Yusuf Sûresi'nin 7. âyeti, aslında hepimizin hayatına tutulan bir ışık gibidir:
"Andolsun ki Yusuf ve kardeşlerinde, soranlar için ibretler vardır."
Ayet, daha en başından bize bir hakikati hatırlatır:
Bu kıssa bir masal değildir.
Bu bir tarih kitabı değildir.
Bu, bizim hikâyemizdir.
Çünkü Yusuf'un kardeşlerinde gördüğümüz kıskançlık, çekememezlik, hırs ve fitne bugün toplumun her köşesinde dolaşıyor. Birinin başarısı duyulunca içi yanan… Kardeşinin iyiliğini göremeyip onu kuyuya atan… Sözleriyle inciten, fırsatını bulunca vuran… Biz, o kardeşlerin her birine benzediğimiz anlar yaşamıyor muyuz
Kıssanın ilk ibreti şudur:
En büyük imtihanlar çoğu zaman en yakından gelir.
Yakınından gelen haset, dışarıdan gelen düşmanlıktan daha yaralayıcıdır.

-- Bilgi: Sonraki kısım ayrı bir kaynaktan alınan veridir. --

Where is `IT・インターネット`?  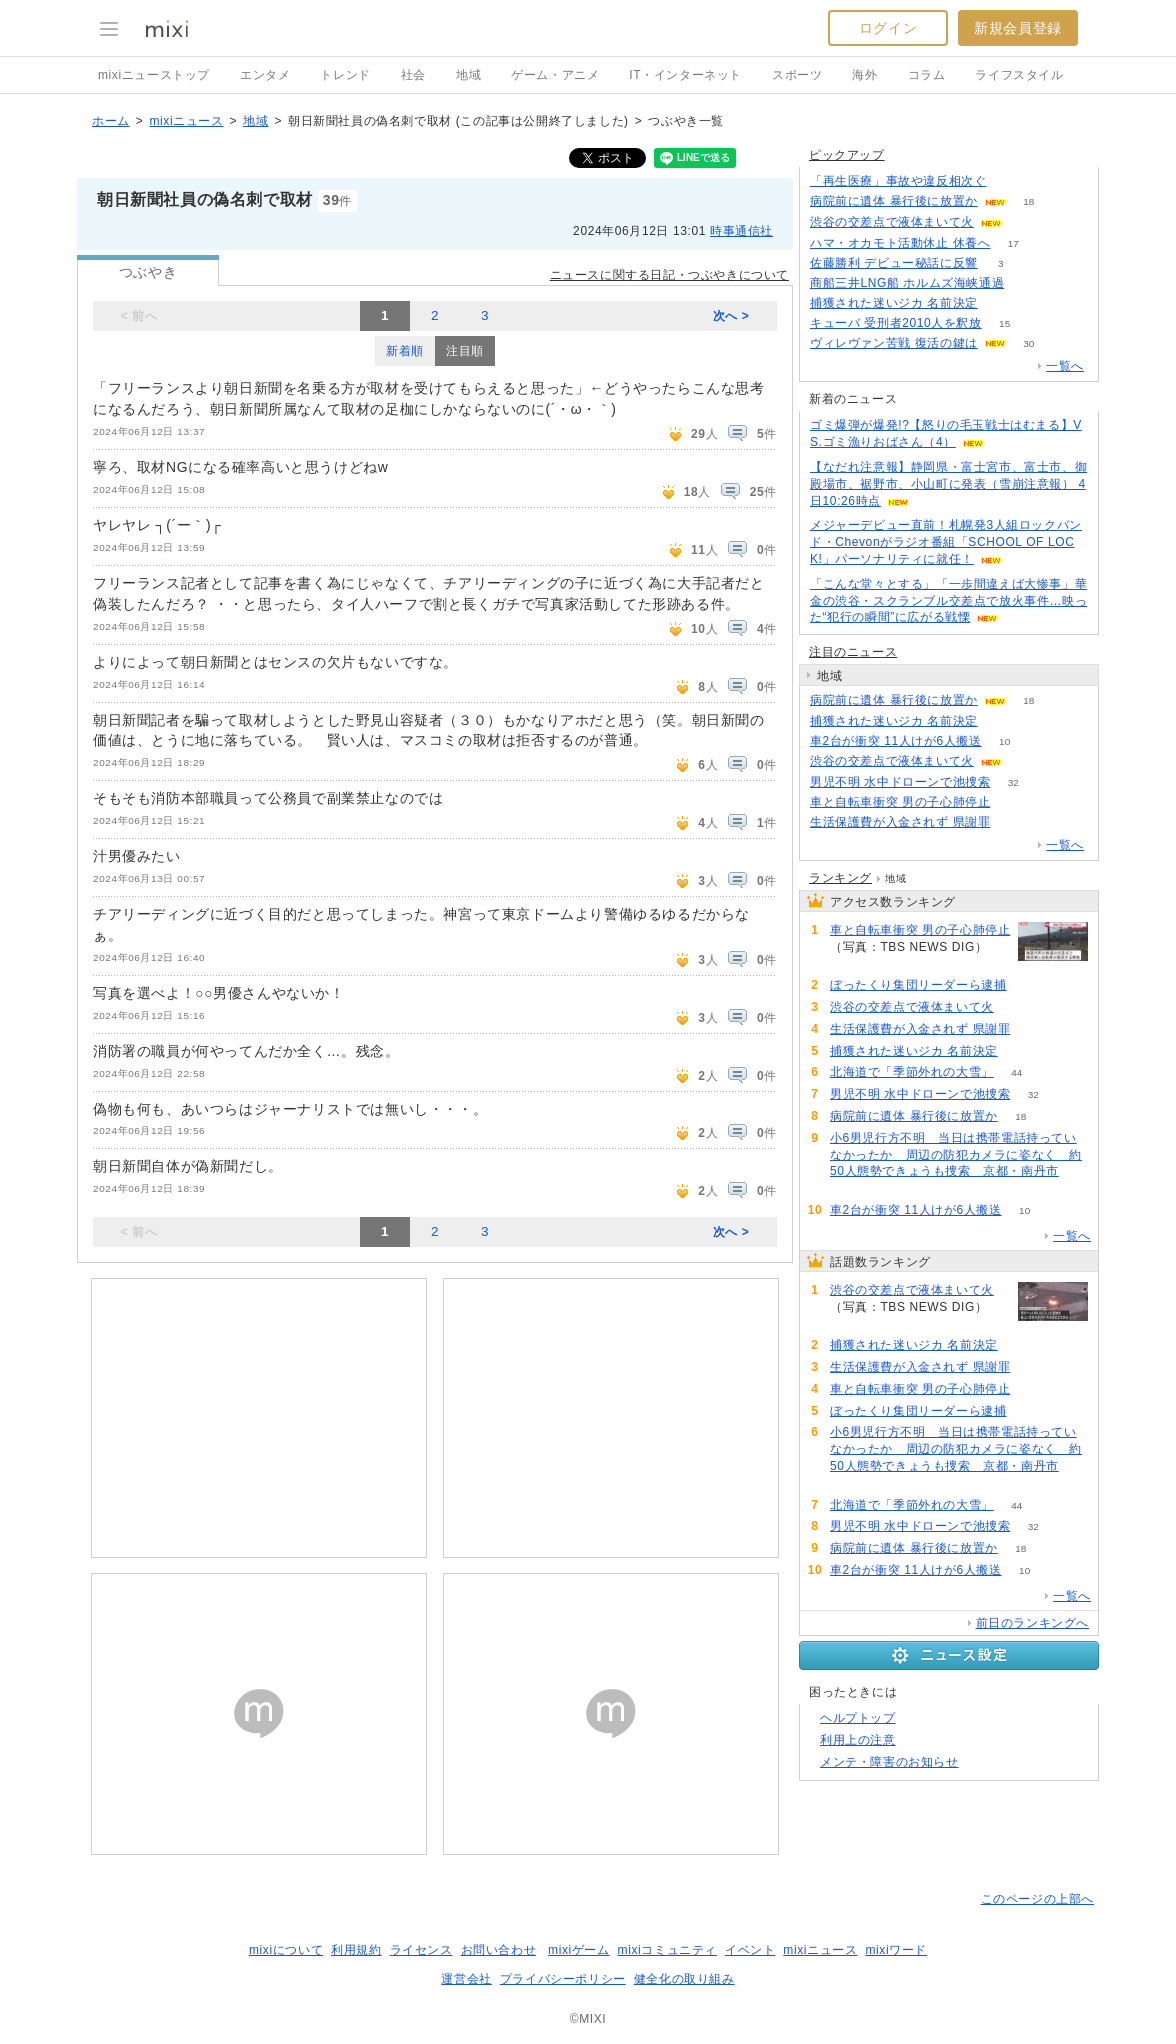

Ama unutmayalım: Yusuf'u kuyuya atan kardeşleri oldu, fakat onu saraya çıkaran Rabbiydi.
Belki de bizi en çok düşündürmesi gereken nokta tam olarak budur:
İnsan kötülük planlarken Allah iyiliği tamamlar.

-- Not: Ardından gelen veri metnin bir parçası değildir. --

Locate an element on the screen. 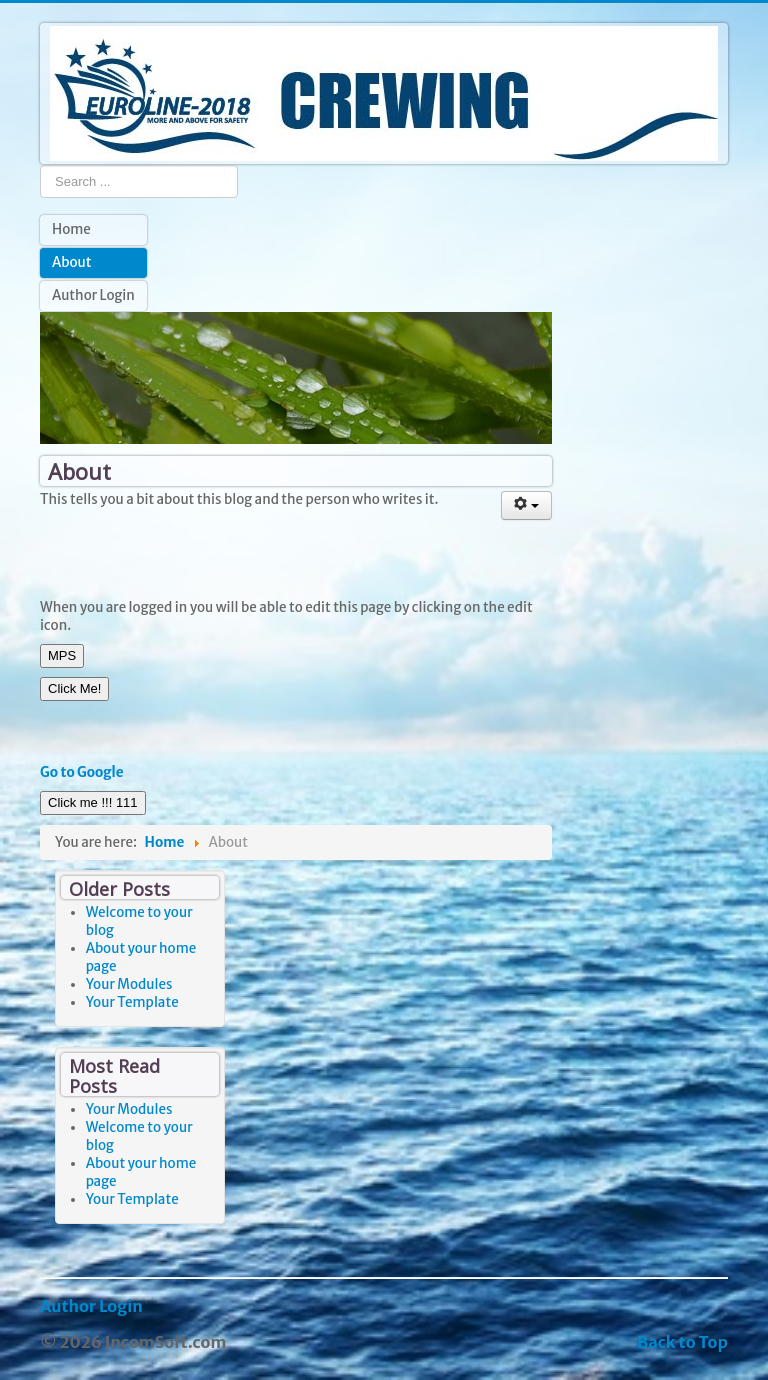 The width and height of the screenshot is (768, 1380). Author Login is located at coordinates (93, 295).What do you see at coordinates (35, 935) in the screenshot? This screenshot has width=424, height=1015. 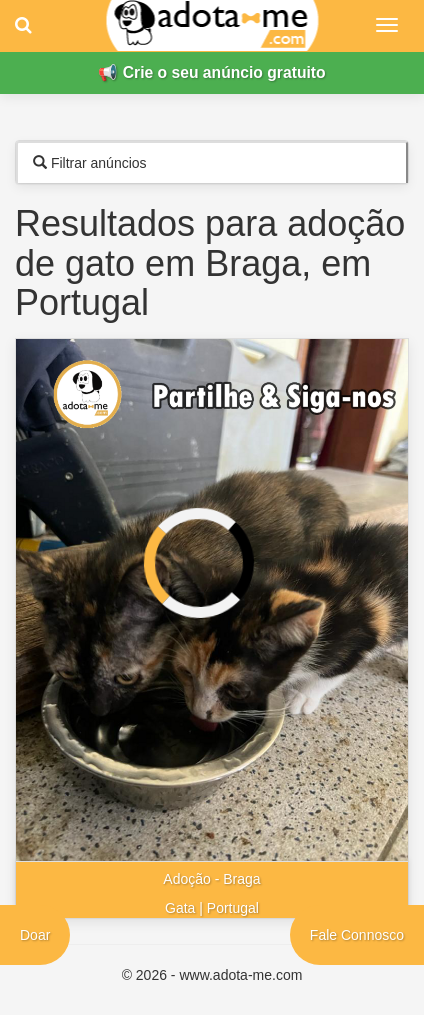 I see `Doar` at bounding box center [35, 935].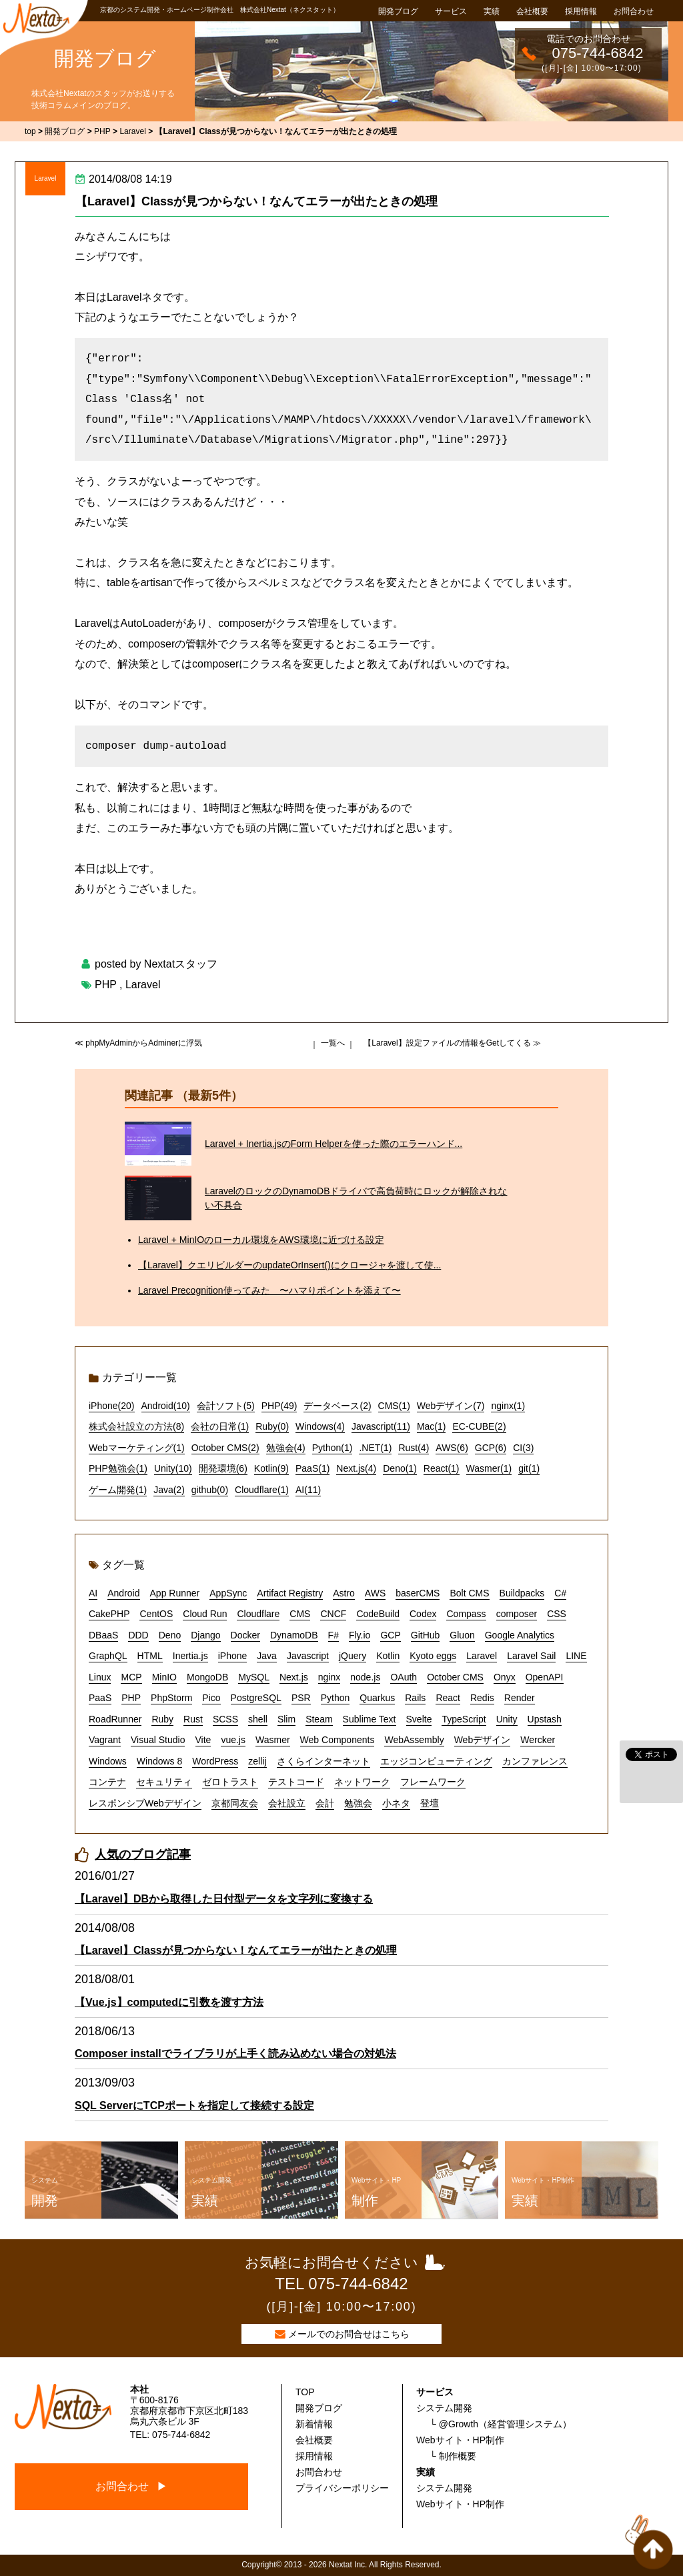  I want to click on 一覧へ, so click(333, 1043).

Bugün hayatın bir noktasında kendimizi karanlık bir kuyuda gibi hissediyorsak… Haksızlığın ağırlığından eziliyor, iftiralarla boğuşuyor, yakınlarımızın kırıcı tavırlarıyla yaralanıyorsak… Belki de bilmediğimiz bir hikmetle şekillenen bir yolun içindeyiz.
Yusuf sabretti, ama pasif bir sabır değildi bu.
Güzel sabırdı.
İsyan etmeden, umudunu kaybetmeden, Rabbine güvenerek bekledi.
Bugün biz onun sabrını okumakla yetiniyor, ama yaşamaya gelince çabucak yoruluyoruz. "Niye ben" diye sorarken, ayetin bize fısıldadığı gerçeği kaçırıyoruz:
"Yusuf ve kardeşlerinde ibretler var… Yeter ki soranlardan ol."